◆ TASK INSTRUCTIONS: Set down, character for character, everything in the records below from the line holding "Okuyucu Yorumları" down to the line holding "las Águilas apenas", and no other line.
──────
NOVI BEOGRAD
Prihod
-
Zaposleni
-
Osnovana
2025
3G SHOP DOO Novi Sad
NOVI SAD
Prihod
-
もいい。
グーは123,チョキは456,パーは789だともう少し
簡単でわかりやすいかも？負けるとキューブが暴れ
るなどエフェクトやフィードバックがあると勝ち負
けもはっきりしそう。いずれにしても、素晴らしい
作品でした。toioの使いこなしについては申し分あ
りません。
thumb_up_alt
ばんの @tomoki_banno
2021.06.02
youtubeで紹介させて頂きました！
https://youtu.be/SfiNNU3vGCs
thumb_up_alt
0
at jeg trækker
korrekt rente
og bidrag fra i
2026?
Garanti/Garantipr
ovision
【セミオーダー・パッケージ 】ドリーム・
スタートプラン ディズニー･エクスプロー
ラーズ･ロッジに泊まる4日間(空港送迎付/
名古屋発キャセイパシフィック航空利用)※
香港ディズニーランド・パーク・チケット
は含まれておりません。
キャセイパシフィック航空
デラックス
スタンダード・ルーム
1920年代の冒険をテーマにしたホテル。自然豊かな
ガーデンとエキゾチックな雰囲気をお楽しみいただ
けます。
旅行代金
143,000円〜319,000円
──────
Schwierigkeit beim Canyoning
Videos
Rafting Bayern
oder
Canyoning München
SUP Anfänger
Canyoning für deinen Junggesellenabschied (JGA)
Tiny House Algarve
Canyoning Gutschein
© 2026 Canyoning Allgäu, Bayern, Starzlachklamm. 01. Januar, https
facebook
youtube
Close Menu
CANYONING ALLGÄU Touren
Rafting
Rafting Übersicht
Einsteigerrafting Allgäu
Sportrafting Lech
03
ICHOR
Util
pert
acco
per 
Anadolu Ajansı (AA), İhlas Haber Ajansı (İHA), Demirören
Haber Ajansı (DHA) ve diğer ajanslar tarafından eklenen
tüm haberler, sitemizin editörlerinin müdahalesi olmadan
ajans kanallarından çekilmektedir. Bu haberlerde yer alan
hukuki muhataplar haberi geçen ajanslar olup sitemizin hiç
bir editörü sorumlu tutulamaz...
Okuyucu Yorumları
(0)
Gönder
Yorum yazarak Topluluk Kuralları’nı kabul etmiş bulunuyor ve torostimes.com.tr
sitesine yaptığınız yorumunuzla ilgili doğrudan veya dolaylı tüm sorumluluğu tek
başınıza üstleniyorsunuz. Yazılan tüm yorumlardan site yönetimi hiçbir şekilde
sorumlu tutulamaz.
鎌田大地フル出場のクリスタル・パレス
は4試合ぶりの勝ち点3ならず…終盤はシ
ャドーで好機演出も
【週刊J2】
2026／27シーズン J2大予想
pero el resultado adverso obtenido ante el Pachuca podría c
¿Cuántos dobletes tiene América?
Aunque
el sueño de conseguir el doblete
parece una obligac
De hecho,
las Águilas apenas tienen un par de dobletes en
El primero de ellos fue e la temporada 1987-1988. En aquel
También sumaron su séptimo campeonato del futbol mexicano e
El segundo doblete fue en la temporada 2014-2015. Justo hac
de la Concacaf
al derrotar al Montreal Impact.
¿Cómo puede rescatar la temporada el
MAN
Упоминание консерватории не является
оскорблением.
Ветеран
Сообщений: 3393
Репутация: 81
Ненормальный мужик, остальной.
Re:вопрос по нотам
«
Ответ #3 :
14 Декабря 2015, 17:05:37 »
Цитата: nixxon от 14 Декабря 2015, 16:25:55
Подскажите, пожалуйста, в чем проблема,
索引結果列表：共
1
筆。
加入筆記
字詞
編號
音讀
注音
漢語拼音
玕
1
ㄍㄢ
──────
◆ ANSWER SECTION:
Okuyucu Yorumları
(0)
Gönder
Yorum yazarak Topluluk Kuralları’nı kabul etmiş bulunuyor ve torostimes.com.tr
sitesine yaptığınız yorumunuzla ilgili doğrudan veya dolaylı tüm sorumluluğu tek
başınıza üstleniyorsunuz. Yazılan tüm yorumlardan site yönetimi hiçbir şekilde
sorumlu tutulamaz.
鎌田大地フル出場のクリスタル・パレス
は4試合ぶりの勝ち点3ならず…終盤はシ
ャドーで好機演出も
【週刊J2】
2026／27シーズン J2大予想
pero el resultado adverso obtenido ante el Pachuca podría c
¿Cuántos dobletes tiene América?
Aunque
el sueño de conseguir el doblete
parece una obligac
De hecho,
las Águilas apenas tienen un par de dobletes en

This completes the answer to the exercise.